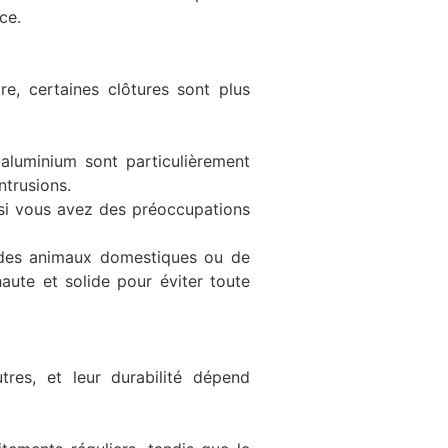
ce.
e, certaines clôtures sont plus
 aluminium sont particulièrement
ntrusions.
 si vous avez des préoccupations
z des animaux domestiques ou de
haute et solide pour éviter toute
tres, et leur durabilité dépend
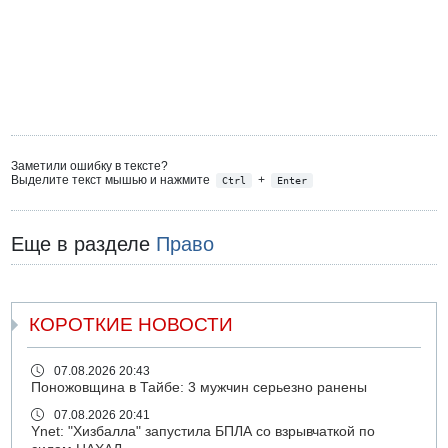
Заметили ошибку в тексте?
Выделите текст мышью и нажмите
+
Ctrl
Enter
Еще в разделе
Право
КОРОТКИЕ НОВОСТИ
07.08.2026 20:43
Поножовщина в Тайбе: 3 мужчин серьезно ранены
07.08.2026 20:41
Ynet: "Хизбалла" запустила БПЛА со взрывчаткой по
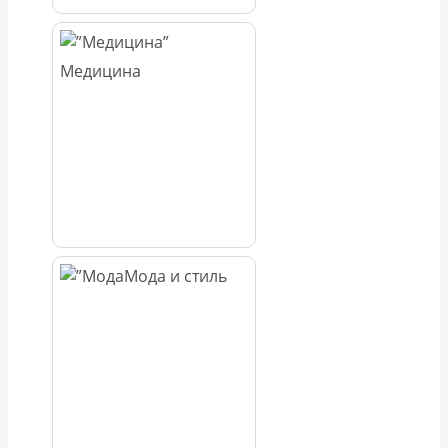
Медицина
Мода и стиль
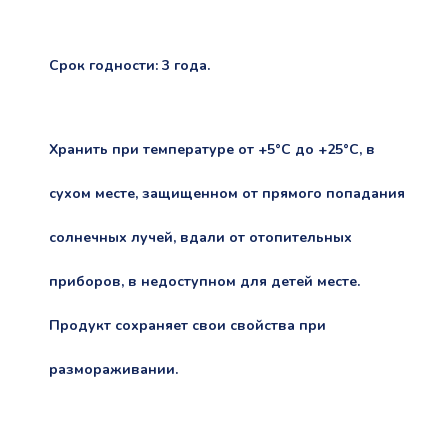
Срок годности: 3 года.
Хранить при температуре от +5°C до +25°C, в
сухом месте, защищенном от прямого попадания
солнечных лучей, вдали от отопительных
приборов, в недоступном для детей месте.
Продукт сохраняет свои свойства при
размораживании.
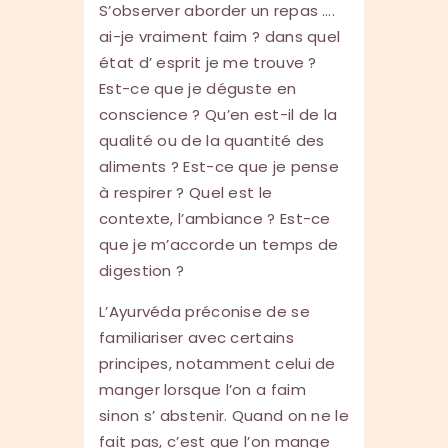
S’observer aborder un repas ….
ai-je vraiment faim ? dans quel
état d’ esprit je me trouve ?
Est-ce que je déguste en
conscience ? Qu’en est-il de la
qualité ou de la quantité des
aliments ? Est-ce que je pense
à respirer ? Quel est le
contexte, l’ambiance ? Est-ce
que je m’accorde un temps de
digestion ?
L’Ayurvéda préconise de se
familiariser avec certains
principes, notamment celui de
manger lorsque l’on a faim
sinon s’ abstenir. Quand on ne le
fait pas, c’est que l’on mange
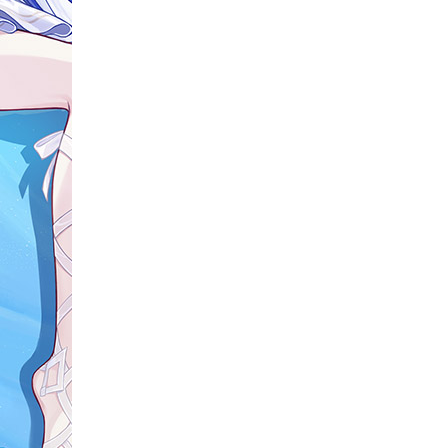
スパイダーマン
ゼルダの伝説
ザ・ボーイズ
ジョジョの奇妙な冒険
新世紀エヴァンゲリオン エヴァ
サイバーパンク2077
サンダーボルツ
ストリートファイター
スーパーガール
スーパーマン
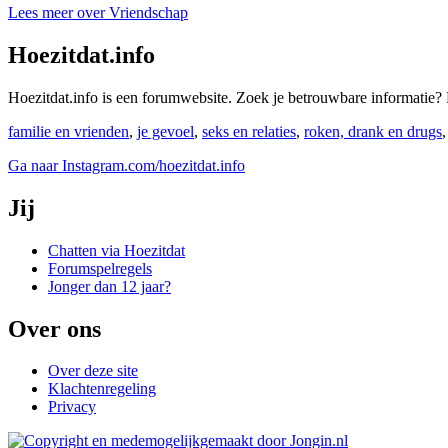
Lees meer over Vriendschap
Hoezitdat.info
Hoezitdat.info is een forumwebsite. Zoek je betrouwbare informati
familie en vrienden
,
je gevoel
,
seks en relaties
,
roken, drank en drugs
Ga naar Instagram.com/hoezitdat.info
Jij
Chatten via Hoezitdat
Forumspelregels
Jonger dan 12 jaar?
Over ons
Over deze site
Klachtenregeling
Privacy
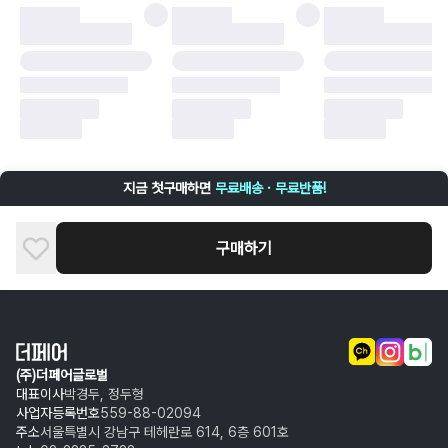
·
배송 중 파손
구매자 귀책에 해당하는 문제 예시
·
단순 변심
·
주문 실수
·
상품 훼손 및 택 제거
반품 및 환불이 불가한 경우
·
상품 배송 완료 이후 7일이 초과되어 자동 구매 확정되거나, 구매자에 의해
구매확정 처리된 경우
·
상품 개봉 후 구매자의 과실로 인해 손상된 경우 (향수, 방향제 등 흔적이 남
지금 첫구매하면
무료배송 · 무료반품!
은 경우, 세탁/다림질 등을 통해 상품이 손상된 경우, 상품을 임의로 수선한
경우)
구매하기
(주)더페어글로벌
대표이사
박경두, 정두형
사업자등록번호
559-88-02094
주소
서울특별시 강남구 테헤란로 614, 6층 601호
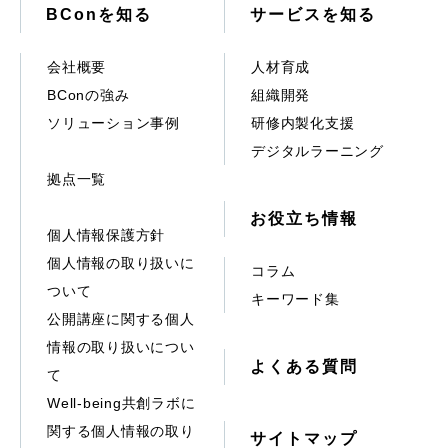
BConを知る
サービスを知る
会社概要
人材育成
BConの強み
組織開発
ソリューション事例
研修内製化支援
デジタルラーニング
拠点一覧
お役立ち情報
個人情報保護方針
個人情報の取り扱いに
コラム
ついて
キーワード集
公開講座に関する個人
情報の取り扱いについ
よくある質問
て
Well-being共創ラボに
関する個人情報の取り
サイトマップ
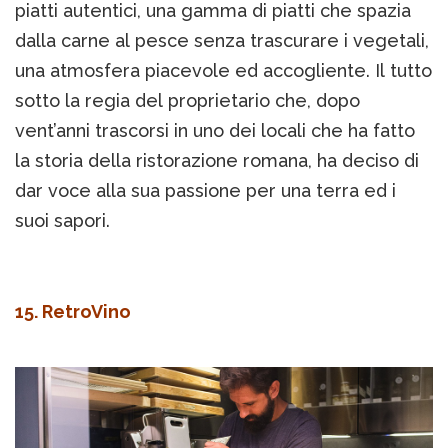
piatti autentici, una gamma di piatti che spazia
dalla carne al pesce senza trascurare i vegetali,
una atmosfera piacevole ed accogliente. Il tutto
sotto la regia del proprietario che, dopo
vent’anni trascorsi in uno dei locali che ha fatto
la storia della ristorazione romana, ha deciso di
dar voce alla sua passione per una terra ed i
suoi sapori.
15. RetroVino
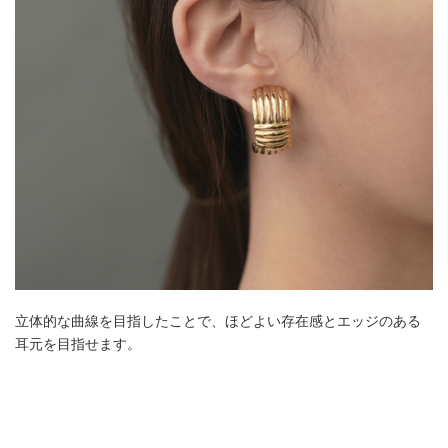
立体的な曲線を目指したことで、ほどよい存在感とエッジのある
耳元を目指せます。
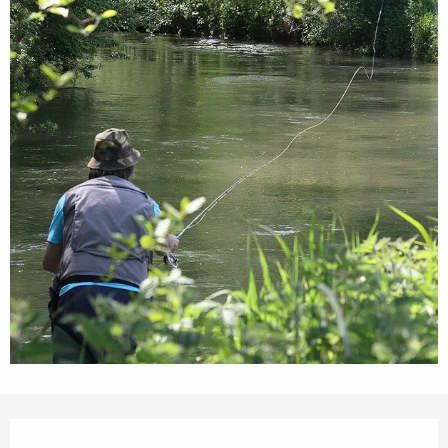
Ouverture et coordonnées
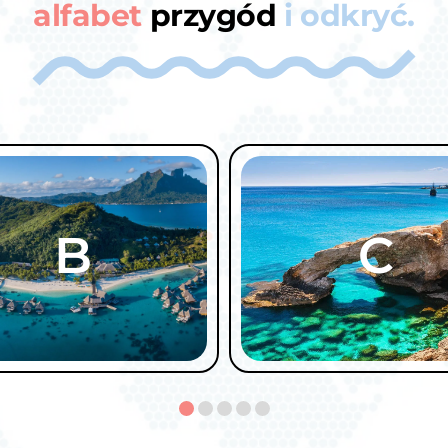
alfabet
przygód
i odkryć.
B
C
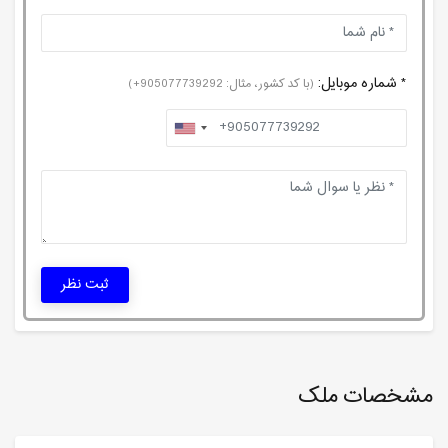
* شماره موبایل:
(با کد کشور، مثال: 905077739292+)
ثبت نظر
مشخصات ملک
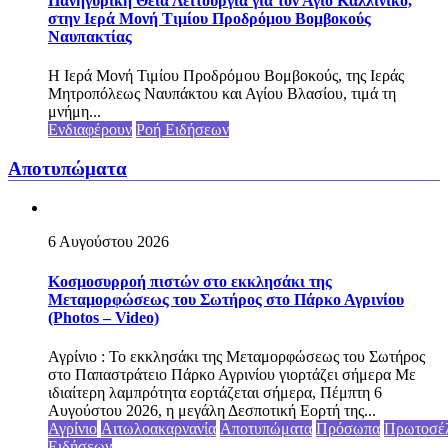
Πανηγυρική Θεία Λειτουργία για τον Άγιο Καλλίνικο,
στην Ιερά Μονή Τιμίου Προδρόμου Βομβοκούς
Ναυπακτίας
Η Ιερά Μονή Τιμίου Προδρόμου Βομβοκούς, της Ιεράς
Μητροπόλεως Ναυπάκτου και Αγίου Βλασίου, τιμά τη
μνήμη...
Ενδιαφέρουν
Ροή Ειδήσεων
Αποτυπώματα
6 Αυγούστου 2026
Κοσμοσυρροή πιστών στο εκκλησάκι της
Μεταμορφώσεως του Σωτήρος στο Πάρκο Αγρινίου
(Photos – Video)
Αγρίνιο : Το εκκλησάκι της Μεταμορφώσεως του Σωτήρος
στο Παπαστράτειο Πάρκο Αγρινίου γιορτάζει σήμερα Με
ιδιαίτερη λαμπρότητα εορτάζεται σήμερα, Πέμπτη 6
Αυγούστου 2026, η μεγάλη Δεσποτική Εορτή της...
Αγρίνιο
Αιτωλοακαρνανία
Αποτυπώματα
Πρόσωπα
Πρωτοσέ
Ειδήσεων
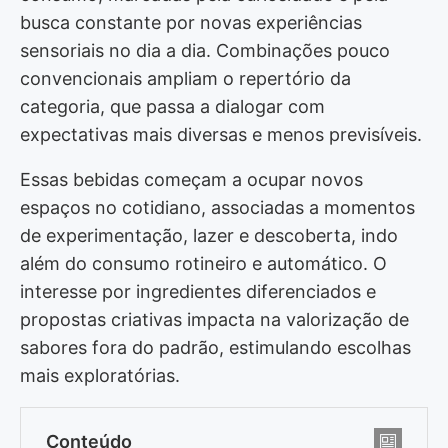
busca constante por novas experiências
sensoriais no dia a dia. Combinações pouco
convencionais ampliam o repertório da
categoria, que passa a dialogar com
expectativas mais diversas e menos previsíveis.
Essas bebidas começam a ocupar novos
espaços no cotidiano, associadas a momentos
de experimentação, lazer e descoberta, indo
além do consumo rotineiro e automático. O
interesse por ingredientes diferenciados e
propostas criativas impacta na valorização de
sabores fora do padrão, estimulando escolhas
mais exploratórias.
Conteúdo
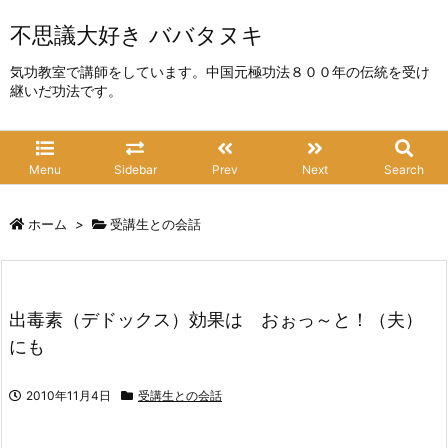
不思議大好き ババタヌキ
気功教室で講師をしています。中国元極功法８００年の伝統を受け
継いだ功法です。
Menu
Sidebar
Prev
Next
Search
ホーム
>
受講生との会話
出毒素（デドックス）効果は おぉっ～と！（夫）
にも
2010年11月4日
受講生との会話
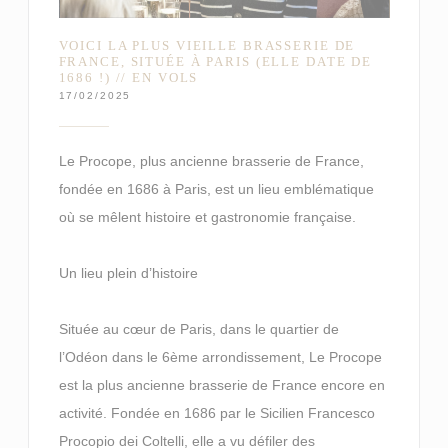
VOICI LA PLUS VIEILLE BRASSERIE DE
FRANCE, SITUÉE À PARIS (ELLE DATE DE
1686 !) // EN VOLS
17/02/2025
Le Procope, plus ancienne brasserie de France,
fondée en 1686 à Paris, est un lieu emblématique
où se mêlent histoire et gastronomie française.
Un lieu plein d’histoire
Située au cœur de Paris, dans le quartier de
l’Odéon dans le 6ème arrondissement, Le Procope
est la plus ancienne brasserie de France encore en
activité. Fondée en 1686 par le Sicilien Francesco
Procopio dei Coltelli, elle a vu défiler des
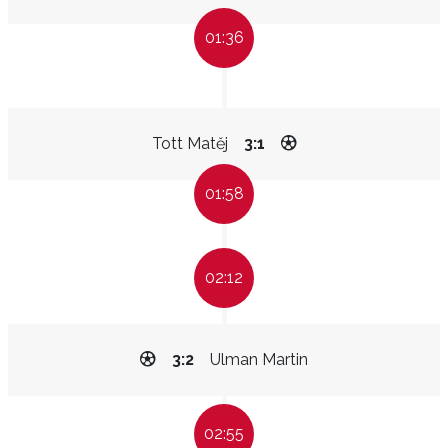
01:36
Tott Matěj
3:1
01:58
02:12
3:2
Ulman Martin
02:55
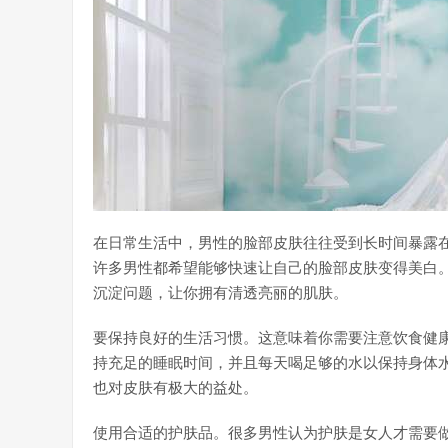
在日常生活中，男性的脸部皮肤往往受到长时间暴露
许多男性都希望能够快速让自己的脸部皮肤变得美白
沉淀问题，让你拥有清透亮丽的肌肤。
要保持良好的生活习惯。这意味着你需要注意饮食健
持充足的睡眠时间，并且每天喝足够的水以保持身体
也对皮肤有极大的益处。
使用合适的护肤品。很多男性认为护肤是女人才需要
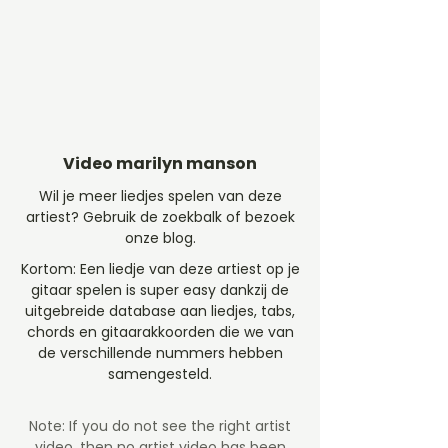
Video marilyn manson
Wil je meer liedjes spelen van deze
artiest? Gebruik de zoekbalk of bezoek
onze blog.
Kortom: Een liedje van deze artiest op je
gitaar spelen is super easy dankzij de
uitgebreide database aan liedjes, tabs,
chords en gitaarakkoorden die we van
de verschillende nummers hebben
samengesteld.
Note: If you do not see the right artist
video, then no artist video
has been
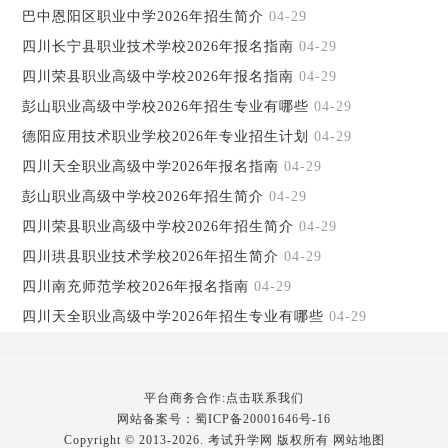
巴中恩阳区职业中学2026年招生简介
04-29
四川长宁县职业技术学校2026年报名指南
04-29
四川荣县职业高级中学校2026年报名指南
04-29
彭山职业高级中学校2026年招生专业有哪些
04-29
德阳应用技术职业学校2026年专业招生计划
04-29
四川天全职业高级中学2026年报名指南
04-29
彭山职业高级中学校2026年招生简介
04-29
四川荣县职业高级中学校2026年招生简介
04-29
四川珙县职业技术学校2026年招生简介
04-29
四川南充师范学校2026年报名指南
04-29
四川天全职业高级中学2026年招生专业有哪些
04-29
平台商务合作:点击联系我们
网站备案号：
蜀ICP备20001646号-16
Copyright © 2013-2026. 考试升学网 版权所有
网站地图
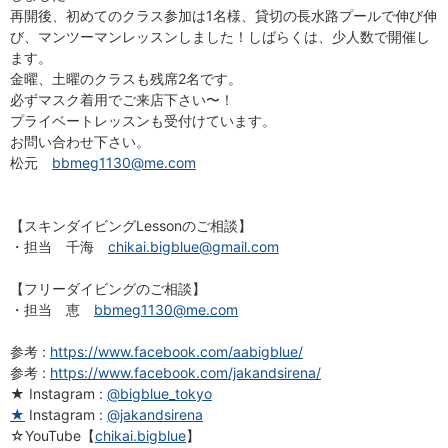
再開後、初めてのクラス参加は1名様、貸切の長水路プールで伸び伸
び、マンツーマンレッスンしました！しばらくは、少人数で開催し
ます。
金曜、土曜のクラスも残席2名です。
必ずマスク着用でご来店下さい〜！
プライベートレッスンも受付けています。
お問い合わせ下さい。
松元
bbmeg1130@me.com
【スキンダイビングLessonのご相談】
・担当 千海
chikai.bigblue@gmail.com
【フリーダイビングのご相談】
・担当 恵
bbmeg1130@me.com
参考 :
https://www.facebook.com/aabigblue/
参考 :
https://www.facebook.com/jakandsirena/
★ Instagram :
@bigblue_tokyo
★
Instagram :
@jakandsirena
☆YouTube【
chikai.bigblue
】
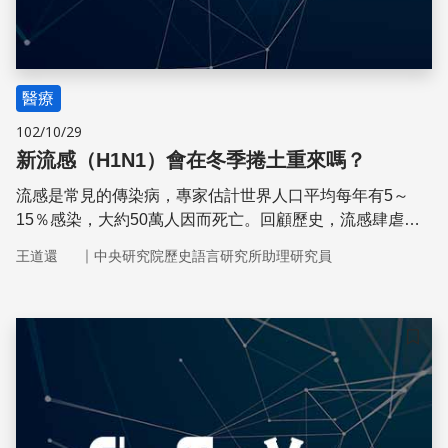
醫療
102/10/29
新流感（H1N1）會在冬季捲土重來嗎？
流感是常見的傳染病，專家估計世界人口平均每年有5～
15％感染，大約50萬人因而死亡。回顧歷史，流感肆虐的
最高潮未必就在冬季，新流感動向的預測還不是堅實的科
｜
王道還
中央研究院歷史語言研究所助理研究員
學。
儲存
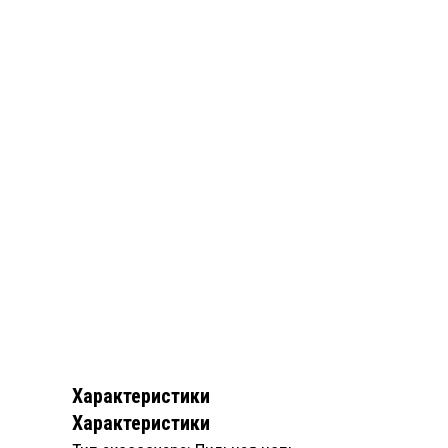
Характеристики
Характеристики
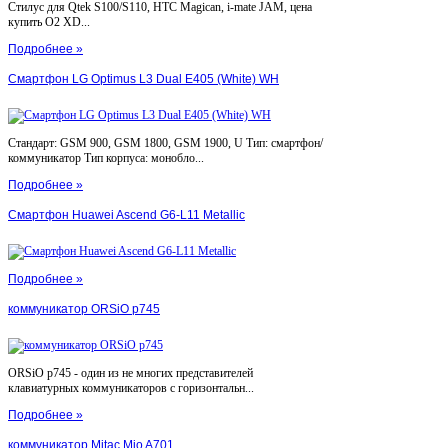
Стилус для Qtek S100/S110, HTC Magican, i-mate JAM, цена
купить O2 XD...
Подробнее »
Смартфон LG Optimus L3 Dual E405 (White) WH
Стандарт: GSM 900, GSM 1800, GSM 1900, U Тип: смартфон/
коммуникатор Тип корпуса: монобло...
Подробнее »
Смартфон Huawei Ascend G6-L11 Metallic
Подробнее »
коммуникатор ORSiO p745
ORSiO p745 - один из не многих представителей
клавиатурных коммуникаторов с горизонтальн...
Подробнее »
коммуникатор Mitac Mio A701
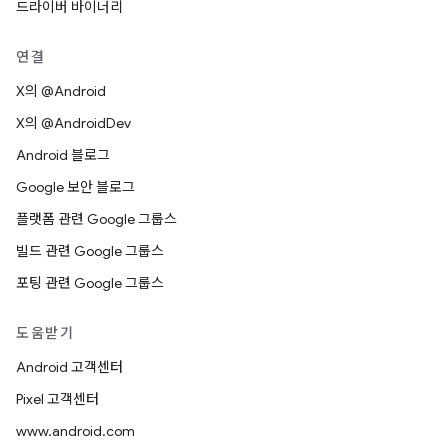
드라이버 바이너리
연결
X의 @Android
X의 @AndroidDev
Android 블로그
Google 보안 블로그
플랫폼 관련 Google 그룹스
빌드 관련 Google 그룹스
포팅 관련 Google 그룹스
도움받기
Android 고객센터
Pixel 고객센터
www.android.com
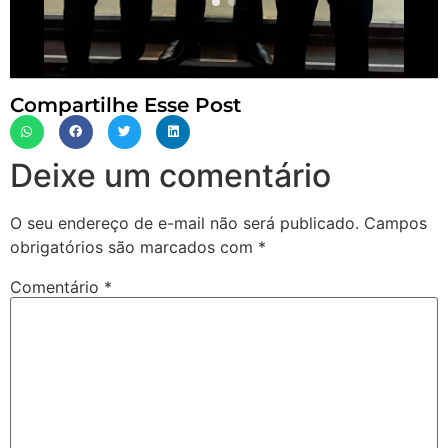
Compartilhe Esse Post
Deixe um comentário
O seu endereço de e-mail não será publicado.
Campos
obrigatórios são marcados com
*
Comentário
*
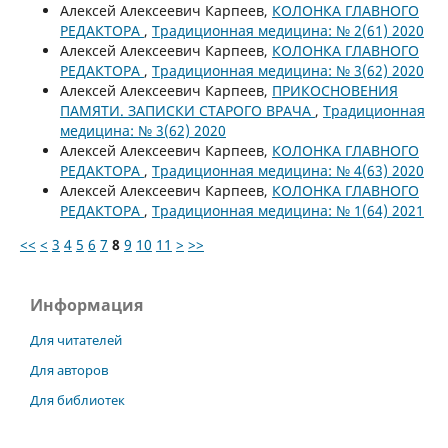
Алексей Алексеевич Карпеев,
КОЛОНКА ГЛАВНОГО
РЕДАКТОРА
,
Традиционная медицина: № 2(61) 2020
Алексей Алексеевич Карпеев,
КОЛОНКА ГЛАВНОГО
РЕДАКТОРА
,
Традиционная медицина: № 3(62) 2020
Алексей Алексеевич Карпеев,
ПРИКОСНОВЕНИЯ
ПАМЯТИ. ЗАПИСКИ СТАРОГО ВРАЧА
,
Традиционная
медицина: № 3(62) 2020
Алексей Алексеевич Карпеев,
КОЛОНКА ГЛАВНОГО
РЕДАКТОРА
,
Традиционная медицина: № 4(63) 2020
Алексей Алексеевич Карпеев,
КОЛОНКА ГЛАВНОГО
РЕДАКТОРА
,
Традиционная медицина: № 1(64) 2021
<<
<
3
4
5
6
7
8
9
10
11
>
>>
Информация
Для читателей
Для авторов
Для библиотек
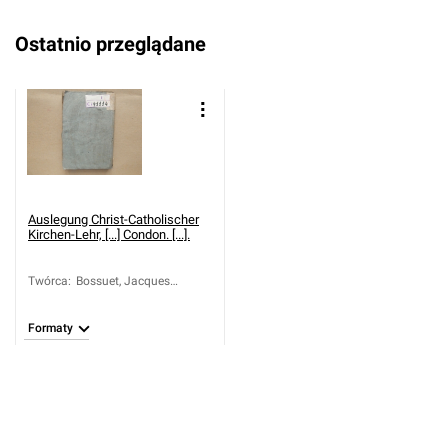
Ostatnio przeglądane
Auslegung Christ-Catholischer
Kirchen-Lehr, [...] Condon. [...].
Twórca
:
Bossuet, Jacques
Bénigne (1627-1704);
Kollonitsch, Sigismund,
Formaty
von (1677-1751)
____
_Exercise_. When you reach the line with "不思議大好き ババタヌキ" in the records above, start writing out each line exactly, and stop after the line with "再開後、初めてのクラス参加は1名様、貸切の長水路プールで伸び伸". Pictures stay out.

_Response for this exercise_.
不思議大好き ババタヌキ
気功教室で講師をしています。中国元極功法８００年の伝統を受け
継いだ功法です。
Menu
Sidebar
Prev
Next
Search
ホーム
>
受講生との会話
出毒素（デドックス）効果は おぉっ～と！（夫）
にも
2010年11月4日
受講生との会話
VOICI LA PLUS VIEILLE BRASSERIE DE
FRANCE, SITUÉE À PARIS (ELLE DATE DE
1686 !) // EN VOLS
17/02/2025
Le Procope, plus ancienne brasserie de France,
fondée en 1686 à Paris, est un lieu emblématique
où se mêlent histoire et gastronomie française.
Un lieu plein d’histoire
Située au cœur de Paris, dans le quartier de
l’Odéon dans le 6ème arrondissement, Le Procope
est la plus ancienne brasserie de France encore en
activité. Fondée en 1686 par le Sicilien Francesco
Procopio dei Coltelli, elle a vu défiler des
01:36
Tott Matěj
3:1
01:58
02:12
3:2
Ulman Martin
02:55
在日常生活中，男性的脸部皮肤往往受到长时间暴露
许多男性都希望能够快速让自己的脸部皮肤变得美白
沉淀问题，让你拥有清透亮丽的肌肤。
要保持良好的生活习惯。这意味着你需要注意饮食健
持充足的睡眠时间，并且每天喝足够的水以保持身体
也对皮肤有极大的益处。
使用合适的护肤品。很多男性认为护肤是女人才需要
Video marilyn manson
Wil je meer liedjes spelen van deze
artiest? Gebruik de zoekbalk of bezoek
onze blog.
Kortom: Een liedje van deze artiest op je
gitaar spelen is super easy dankzij de
uitgebreide database aan liedjes, tabs,
chords en gitaarakkoorden die we van
de verschillende nummers hebben
samengesteld.
Note: If you do not see the right artist
video, then no artist video
has been
巴中恩阳区职业中学2026年招生简介
04-29
四川长宁县职业技术学校2026年报名指南
04-29
四川荣县职业高级中学校2026年报名指南
04-29
彭山职业高级中学校2026年招生专业有哪些
04-29
德阳应用技术职业学校2026年专业招生计划
04-29
四川天全职业高级中学2026年报名指南
04-29
彭山职业高级中学校2026年招生简介
04-29
四川荣县职业高级中学校2026年招生简介
04-29
四川珙县职业技术学校2026年招生简介
04-29
四川南充师范学校2026年报名指南
04-29
四川天全职业高级中学2026年招生专业有哪些
04-29
平台商务合作:点击联系我们
网站备案号：
蜀ICP备20001646号-16
Copyright © 2013-2026. 考试升学网 版权所有
网站地图
再開後、初めてのクラス参加は1名様、貸切の長水路プールで伸び伸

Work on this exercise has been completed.